P-22
Examining Ontogenetic Diet Shifts, Growth Rates and Reservoir Characteristics for Insights Toward an Understanding of Variable Largemouth Bass Recruitment

Monday, August 18, 2014
Exhibit Hall 400AB (Centre des congrès de Québec // Québec City Convention Centre)
Robert Kemper , Evolution, Ecology, and Organismal Biology, The Ohio State University, Columbus, OH
Jahn L. Kallis , Evolution, Ecology, and Organismal Biology, The Ohio State University, Columbus, OH
Elizabeth A. Marschall , Evolution, Ecology, and Organismal Biology, Aquatic Ecology Laboratory, The Ohio State University, Columbus, OH
For young fish of many species, the progression from planktivory to piscivory improves survival by increasing growth and reducing mortality risk. To examine the ontogenetic diet shift we combined information about growth rates (from analysis of otoliths) and diets (from analysis of stable isotopes) to characterize the timing of the switch to piscivory in juvenile Largemouth Bass (n=240; 27 – 150 mm total length) collected from 6 Ohio reservoirs during 2012.  Patterns observed in these data reinforced the importance of large scale, watershed level mechanisms at work in the responses of our study species.  These data indicate that highly productive reservoirs located within agricultural watersheds produce juvenile bass that display a discrete jump in δ15N signature at the onset of piscivory, and thus indicated a truly distinct ontogenetic switch.  Juveniles in these highly productive reservoirs also displayed faster growth than conspecifics in our less productive study systems.
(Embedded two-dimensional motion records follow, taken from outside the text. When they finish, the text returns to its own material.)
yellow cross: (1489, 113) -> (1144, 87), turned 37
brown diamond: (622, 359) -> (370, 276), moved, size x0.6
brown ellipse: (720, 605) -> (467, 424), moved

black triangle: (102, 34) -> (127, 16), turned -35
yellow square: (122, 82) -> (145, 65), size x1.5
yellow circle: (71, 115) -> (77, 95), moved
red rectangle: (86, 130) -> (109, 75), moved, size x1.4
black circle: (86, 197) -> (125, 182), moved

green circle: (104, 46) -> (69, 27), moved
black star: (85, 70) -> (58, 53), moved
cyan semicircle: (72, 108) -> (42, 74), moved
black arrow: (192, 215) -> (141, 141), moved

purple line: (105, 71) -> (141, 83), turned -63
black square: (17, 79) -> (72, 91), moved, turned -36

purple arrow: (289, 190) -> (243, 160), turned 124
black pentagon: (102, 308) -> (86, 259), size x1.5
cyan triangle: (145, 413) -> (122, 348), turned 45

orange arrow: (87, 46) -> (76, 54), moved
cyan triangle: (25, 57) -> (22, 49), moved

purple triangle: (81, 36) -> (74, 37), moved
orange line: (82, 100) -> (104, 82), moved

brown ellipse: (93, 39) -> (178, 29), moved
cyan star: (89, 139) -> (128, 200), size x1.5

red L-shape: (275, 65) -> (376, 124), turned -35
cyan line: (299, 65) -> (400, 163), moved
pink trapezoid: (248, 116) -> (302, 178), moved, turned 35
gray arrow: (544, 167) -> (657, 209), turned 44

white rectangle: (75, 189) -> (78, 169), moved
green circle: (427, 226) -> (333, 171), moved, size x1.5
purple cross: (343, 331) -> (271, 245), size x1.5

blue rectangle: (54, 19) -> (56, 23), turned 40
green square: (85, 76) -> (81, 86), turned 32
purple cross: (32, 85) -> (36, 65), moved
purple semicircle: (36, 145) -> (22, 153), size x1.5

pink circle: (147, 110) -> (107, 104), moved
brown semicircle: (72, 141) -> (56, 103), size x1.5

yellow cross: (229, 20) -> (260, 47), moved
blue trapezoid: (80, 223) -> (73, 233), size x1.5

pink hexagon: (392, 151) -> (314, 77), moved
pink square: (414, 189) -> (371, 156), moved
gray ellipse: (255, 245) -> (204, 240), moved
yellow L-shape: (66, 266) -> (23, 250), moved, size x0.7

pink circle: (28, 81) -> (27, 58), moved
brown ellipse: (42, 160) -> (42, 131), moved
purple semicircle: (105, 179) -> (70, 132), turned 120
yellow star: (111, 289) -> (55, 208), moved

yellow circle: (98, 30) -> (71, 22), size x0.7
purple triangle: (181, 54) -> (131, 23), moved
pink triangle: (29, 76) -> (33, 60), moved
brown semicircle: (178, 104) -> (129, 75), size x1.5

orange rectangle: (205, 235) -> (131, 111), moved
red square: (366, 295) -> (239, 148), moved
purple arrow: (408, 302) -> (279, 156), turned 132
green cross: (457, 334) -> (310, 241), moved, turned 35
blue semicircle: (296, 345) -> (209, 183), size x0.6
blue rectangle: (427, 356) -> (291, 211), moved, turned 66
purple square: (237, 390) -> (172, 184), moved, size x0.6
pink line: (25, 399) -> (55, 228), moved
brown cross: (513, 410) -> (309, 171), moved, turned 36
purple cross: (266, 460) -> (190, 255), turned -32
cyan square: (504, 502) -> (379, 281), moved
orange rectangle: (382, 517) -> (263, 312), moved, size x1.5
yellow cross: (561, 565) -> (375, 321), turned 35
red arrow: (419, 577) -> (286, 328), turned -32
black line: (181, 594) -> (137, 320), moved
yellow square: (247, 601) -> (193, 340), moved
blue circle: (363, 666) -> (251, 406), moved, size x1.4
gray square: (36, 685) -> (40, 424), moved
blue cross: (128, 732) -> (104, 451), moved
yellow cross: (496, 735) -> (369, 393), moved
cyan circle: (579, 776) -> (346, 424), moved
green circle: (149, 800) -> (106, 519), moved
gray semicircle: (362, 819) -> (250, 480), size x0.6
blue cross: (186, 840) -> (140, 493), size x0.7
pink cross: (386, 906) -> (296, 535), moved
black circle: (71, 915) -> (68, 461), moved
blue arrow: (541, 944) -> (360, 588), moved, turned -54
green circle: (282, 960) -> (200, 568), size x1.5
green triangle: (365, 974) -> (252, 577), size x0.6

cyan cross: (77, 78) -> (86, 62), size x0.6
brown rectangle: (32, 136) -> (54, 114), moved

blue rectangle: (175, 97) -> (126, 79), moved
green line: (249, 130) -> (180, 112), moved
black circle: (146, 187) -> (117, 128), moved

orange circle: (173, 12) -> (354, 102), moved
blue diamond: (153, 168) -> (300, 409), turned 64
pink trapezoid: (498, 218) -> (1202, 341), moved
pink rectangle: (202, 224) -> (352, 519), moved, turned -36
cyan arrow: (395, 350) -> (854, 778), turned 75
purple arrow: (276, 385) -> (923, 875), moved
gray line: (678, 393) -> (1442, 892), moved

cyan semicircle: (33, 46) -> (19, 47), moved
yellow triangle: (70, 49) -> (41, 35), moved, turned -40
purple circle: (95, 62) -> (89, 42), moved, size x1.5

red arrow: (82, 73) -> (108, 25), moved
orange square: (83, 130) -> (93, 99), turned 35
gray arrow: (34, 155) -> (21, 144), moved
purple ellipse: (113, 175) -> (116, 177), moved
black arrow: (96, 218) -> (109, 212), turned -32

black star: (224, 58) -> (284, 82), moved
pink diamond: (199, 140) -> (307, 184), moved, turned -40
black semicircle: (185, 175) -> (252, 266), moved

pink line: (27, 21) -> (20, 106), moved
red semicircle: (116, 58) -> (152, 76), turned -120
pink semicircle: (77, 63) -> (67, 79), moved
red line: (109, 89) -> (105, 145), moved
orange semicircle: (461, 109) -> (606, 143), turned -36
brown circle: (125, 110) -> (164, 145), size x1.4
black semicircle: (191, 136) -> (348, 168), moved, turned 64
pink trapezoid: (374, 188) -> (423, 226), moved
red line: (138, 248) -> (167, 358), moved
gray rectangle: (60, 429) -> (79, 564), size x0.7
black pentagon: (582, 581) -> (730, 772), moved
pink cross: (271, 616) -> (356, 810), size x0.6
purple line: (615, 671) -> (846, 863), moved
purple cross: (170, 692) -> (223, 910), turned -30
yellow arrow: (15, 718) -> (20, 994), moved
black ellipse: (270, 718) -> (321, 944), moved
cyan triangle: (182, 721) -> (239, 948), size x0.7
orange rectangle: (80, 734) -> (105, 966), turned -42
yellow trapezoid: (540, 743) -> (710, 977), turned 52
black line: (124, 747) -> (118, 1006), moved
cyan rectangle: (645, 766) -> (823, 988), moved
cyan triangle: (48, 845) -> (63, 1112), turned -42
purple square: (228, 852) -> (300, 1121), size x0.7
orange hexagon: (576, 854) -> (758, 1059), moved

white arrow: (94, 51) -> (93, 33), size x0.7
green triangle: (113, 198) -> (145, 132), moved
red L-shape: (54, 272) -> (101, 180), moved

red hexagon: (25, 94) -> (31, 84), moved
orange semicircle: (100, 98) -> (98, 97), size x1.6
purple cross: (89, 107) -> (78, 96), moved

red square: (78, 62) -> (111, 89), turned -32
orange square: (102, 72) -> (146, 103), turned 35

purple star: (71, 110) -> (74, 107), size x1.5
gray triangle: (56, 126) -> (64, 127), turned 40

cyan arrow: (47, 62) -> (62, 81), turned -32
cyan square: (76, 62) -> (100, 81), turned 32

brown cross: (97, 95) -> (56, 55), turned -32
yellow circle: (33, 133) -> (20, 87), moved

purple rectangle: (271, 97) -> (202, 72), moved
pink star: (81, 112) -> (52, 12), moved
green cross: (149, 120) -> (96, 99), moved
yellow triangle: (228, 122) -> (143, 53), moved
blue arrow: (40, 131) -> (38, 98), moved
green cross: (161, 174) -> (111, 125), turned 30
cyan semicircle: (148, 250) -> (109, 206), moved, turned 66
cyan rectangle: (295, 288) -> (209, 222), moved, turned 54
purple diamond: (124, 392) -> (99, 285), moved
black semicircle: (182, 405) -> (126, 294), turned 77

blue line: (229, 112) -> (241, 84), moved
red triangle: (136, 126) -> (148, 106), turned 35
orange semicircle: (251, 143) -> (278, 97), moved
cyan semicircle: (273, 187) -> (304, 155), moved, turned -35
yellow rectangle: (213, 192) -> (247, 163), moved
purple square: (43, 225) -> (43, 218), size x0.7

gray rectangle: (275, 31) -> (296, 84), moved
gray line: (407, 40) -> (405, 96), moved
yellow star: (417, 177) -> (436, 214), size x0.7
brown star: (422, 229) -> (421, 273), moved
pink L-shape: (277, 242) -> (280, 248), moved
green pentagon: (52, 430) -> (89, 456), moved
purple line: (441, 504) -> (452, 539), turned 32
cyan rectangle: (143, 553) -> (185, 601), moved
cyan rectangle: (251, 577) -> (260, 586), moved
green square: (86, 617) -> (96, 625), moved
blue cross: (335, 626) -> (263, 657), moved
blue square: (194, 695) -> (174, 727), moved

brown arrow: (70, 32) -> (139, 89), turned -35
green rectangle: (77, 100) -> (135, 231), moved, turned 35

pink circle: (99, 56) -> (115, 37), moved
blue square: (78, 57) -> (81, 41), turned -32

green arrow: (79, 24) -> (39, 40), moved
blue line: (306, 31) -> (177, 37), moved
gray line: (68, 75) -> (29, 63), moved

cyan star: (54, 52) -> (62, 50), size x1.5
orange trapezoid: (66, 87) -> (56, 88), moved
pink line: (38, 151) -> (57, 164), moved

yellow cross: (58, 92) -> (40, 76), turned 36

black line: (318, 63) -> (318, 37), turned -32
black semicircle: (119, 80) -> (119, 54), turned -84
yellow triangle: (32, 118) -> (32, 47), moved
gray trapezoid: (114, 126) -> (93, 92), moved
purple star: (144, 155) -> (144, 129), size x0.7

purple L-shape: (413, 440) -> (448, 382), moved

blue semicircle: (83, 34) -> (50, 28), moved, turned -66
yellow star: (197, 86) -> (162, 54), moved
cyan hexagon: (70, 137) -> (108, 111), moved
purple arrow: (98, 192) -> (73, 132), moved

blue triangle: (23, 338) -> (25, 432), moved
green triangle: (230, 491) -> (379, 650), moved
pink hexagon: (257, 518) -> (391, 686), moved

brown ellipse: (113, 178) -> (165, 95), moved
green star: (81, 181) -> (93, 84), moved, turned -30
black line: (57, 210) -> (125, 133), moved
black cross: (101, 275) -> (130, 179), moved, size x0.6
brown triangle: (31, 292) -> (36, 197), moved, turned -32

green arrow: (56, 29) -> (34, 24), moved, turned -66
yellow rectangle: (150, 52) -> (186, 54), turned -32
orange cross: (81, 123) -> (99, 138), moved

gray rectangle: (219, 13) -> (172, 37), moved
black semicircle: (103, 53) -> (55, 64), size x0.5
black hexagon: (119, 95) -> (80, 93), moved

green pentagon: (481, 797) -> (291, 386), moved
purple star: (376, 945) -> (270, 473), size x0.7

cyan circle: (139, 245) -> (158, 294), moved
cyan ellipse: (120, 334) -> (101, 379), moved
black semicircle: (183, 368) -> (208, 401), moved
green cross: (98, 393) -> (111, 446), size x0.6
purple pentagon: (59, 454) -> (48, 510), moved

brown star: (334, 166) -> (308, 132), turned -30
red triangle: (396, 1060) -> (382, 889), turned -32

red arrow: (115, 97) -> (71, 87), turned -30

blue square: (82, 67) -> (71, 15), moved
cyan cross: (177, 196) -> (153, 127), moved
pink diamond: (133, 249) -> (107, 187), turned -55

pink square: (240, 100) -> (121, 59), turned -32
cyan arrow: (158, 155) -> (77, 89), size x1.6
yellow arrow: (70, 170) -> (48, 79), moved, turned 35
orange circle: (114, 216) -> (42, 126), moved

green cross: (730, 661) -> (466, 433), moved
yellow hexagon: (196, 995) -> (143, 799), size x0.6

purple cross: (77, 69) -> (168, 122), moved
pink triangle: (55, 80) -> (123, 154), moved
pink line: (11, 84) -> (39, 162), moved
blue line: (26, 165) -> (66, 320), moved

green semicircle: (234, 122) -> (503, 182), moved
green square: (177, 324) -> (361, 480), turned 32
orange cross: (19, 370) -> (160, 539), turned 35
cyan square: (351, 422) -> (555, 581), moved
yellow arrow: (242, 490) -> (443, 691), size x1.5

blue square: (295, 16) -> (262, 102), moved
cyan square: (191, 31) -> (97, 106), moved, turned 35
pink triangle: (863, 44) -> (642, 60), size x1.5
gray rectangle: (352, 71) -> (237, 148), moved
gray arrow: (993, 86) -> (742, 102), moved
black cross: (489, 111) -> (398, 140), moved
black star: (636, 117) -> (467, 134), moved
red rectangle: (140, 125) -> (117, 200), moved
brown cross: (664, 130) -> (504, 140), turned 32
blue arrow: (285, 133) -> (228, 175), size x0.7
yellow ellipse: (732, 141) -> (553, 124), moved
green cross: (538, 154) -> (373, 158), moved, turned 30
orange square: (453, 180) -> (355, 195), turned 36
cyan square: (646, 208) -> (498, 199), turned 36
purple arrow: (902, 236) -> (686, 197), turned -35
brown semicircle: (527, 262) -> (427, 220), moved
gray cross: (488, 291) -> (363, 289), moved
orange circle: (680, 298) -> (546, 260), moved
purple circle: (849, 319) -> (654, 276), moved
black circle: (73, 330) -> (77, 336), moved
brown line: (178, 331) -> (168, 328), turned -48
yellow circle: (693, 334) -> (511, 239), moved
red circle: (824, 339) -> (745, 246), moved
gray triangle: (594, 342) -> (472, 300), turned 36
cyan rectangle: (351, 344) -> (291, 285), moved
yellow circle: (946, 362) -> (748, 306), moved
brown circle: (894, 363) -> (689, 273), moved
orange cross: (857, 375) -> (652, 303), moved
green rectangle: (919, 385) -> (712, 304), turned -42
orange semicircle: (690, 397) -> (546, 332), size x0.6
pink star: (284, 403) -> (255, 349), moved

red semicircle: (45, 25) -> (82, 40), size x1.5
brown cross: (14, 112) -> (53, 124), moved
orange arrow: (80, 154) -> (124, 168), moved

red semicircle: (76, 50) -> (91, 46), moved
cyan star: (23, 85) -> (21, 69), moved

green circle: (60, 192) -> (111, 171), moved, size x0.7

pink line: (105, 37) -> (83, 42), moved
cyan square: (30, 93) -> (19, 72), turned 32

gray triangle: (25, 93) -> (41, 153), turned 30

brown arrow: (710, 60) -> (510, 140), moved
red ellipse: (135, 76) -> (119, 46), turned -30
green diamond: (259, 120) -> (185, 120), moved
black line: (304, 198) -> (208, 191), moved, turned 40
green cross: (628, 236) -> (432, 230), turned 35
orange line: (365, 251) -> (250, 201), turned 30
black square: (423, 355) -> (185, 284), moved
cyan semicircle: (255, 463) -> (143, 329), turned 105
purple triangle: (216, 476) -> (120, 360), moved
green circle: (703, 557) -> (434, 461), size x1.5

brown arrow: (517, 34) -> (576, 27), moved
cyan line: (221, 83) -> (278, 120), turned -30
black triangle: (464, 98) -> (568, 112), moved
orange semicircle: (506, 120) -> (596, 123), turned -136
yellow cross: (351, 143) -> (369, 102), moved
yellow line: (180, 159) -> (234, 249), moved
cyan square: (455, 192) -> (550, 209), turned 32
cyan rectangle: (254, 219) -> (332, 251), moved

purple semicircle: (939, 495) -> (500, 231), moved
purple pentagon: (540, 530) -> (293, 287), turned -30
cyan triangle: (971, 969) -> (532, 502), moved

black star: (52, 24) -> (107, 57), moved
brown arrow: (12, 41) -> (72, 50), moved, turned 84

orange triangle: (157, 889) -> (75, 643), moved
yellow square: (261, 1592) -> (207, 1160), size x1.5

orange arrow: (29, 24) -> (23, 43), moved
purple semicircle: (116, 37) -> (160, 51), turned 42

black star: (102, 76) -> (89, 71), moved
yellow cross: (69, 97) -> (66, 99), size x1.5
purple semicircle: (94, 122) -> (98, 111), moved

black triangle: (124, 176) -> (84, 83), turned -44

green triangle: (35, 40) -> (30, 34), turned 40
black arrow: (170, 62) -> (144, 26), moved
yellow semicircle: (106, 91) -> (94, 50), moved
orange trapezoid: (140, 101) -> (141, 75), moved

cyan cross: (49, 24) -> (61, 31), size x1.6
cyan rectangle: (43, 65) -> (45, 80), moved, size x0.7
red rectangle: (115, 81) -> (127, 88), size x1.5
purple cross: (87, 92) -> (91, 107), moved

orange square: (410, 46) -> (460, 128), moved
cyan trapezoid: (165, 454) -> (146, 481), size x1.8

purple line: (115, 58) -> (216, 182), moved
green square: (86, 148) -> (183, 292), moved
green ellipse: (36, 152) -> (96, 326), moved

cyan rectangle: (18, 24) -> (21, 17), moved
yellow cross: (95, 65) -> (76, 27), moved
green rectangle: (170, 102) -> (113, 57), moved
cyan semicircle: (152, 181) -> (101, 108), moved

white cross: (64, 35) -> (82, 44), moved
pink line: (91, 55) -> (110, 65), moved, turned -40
Juveniles in less productive systems, i.e. reservoirs characterized by more forested watersheds, displayed δ15N signatures that increased linearly with fish size.  This suggests a gradual shift and a continued reliance on a mixed diet of benthic macroinvertebrates, large zooplankton and some fish in the diets of juvenile bass from systems with lower productivity.